Closed Bug 580314 Opened 14 years ago Closed 12 years ago

Move jstl into mozilla/tl

Categories

(Core :: MFBT, defect)

defect
Not set
normal

Tracking

()

RESOLVED FIXED
Tracking Status
blocking2.0 --- -

People

(Reporter: dwitte, Unassigned)

Details

We're starting to get more code duplication between templated stl-ish classes -- jshashtable vs nsTHashtable, jsvector vs nsTArray. It would be much nicer if we had a common template library, with tunable parameters or specializations for whatever divergences need to exist between js* and nsT*.

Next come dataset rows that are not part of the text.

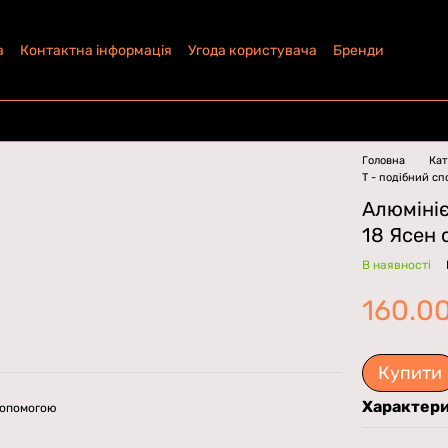
а
Контактна інформація
Угода користувача
Бренди
Головна
Кат
Т - подібний с
Алюмініє
18 Ясен 
В наявності
160.0
Купити
Характер
допомогою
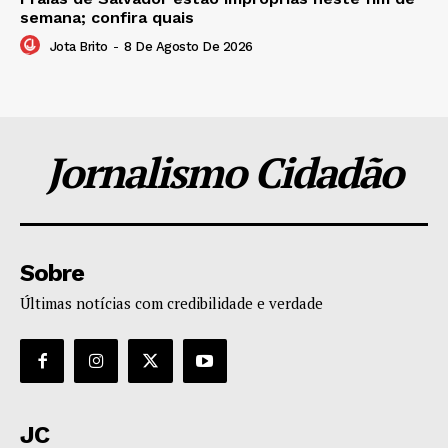
semana; confira quais
Jota Brito
-
8 De Agosto De 2026
Jornalismo Cidadão
Sobre
Últimas notícias com credibilidade e verdade
JC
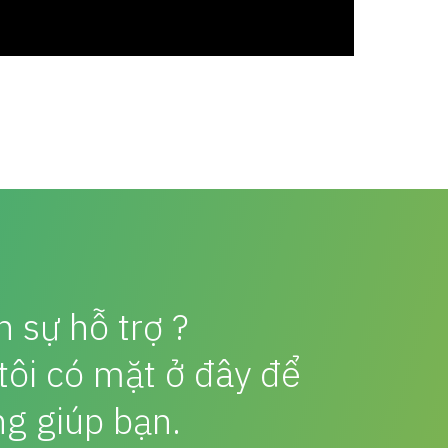
 sự hỗ trợ ?
tôi có mặt ở đây để
ng giúp bạn.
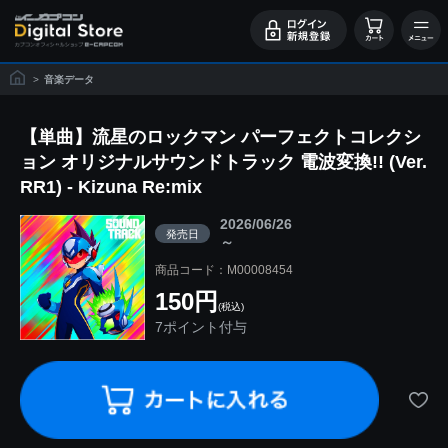
>
音楽データ
【単曲】流星のロックマン パーフェクトコレクシ
ョン オリジナルサウンドトラック 電波変換!! (Ver.
RR1) - Kizuna Re:mix
2026/06/26
発売日
～
商品コード：M00008454
150円
(税込)
7ポイント付与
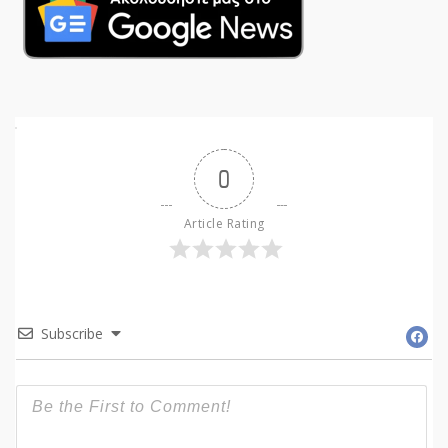
0
Article Rating
Subscribe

This would probably best be done as a new toplevel dir, mozilla/tl, and namespaced as mozilla::tl. Whatever non-templated code we have could be built into an always-static lib that's linked into whatever dynamic libs we have (libmozjs and libxul, f.e.). Object duplication shouldn't be a big deal since we're not talking a whole lot of code or copies here.

I'm assuming that our decision to not pull in external tl's still stands, given that we can't deal with exceptions other than bad_alloc. And given that we already have multiple template implementations of vector and hash, unifying them is strictly better than the current situation. (We should endeavor to keep API close to stl where possible, such that familiarity is improved and the future possibility of switching to an external tl remains open.)
See also bug 550610. Most of the deps on that bug were fixed by doing STL wrappers to avoid exceptions and just using the STL classes directly.
I'm going to exaggerate slightly here, but not mainly for comic effect, rather to stiulate thinking.

After all these years, I am against grand-scale sharing. It often leads to bloat through over-generality, in which real bugs hide. C++ templates can help or hurt, so I won't assume they magically compile away the bug-inhabiting code.

Sharing designs is easier than sharing code. Flat is better than nested. Fewer deps are better than more. And WebKit/JavaScriptCore has its WTF subdir. Taking these all together I would much rather keep jstl.h where it is, or grow it into a js/src subdir.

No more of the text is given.